Gallium nitride based compound semiconductor (hereinafter to be also referred to as “GaN-based semiconductor”) is compound semiconductor made of a III group nitride represented by the chemical formula:AlaInbGa1-a-bN(0≦a≦1, 0≦b≦1, 0≦a+b≦1),which is exemplified by those having any composition such as GaN, InGaN, AlGaN; AlInGaN, AlN, InN and the like. A compound semiconductor of the above-mentioned chemical formula wherein a part of the III group element is substituted by B (boron), Tl (thallium) and the like and one wherein a part of N (nitrogen) is substituted by P (phosphorus), As (arsenic), Sb (antimony), Bi (bismuth) and the like are encompassed in the GaN-based semiconductor.
In recent years, GaN-based semiconductor light emitting elements such as light emitting diode (LED), laser diode (LD) and the like, which emit light having a wavelength of from green to ultraviolet, have been practiced and are drawing attention. This light emitting element has, as a basic structure, a pn junction diode structure formed by joining an n-type GaN-based semiconductor and a p-type GaN-based semiconductor. Simply put, according to the emission mechanism of the light emitting element, when electron injected into n-type GaN-based semiconductor and positive hole injected into p-type GaN-based semiconductor are recombined together to lose energy in the pn junction or the vicinity thereof, the light corresponding to the energy is emitted. In such an element, an electrode that makes an ohmic contact with an n-type GaN-based semiconductor (hereinafter to be also referred to as “n-type ohmic electrode”) is used to efficiently inject electron into an n-type GaN-based semiconductor. In LED, a constitution wherein an n-type ohmic electrode also serves as a contact electrode is generally employed. A contact electrode is an electrode to which a bonding wire, a solder and the like used for electric connection of an element and an external electrode for the element are bonded. A contact electrode is required to show a good bondability with a bonding wire (e.g., Au wire) or a solder (e.g., Au—Sn eutectic). When the bondability is poor, a defect tends to occur in a chip mounting process.

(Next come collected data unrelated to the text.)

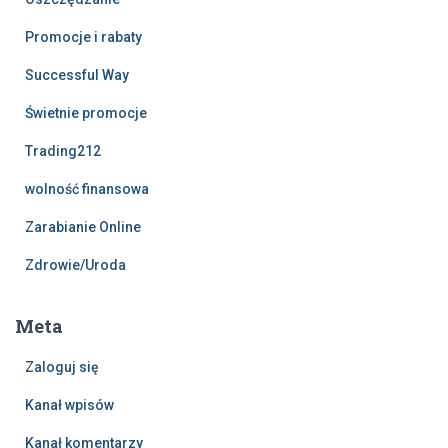
Promocje i rabaty
Successful Way
Świetnie promocje
Trading212
wolność finansowa
Zarabianie Online
Zdrowie/Uroda
Meta
Zaloguj się
Kanał wpisów
Kanał komentarzy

Conventionally, a single layer film of Al (aluminum) or a multi-layer film wherein an Al layer is laminated on a Ti (titanium) layer has been used as an n-type ohmic electrode (JP-A-7-45867, U.S. Pat. No. 5,563,422). However, since these electrodes are mainly made of an Al layer, they show low heat resistance and, for example, problematically easily deformed when a heat treatment is applied. This is caused by the facts that Al has a low melting point, thermal stress is easily developed inside the electrode because the thermal expansion coefficient of Al is extremely large as compared to that of GaN-based semiconductor, and the like. Moreover, when these electrodes are used as contact electrodes, an oxidized film is formed on the surface of Al, which degrades Au wire bondability and wettability by Au—Sn eutectic solder. Therefore, the yield tends to be low in a chip mounting process. To solve this problem, an electrode wherein an Au layer is laminated on an Al layer at a layer made of a metal having a comparatively high melting point has been proposed (JP-A-7-221103, U.S. Pat. No. 5,563,422). However, this electrode also requires a heat treatment at a temperature of about 400° C. to decrease the contact resistance, since it is in contact with an n-type GaN-based semiconductor at an Al layer. The heat treatment roughens the surface of the electrode and problematically degrades the bondability of the electrode with bonding wire or solder. This electrode is associated with the problem in that production of electrodes with the same property with good reproducibility is difficult, since the contact resistance with n-type GaN-based semiconductor after a heat treatment is affected by the diffusion state of Al and Au due to the thermal stress.
As an n-type ohmic electrode free of Al, JP-A-11-8410 discloses an n-type ohmic electrode obtained by laminating TiW alloy layer, Ge (germanium) layer and Rh (rhodium) layer and heat-treating the laminate. The principle of the good ohmic contact formed by the electrode with the n-type GaN-based semiconductor is unclear. However; since a good ohmic contact is formed irrespective of the order of lamination of these three metal layers, it is postulated that a product resulting from the chemical reaction involving all three metal layers plays some role. Therefrom it is expected that the property of the obtained electrode will not be stabilized unless the conditions under which the three layers are laminated and the conditions of the subsequent heat treatment in the formation of the electrode are strictly controlled. Therefore, a semiconductor element using this electrode is considered to be unsuitable for a large-scale production.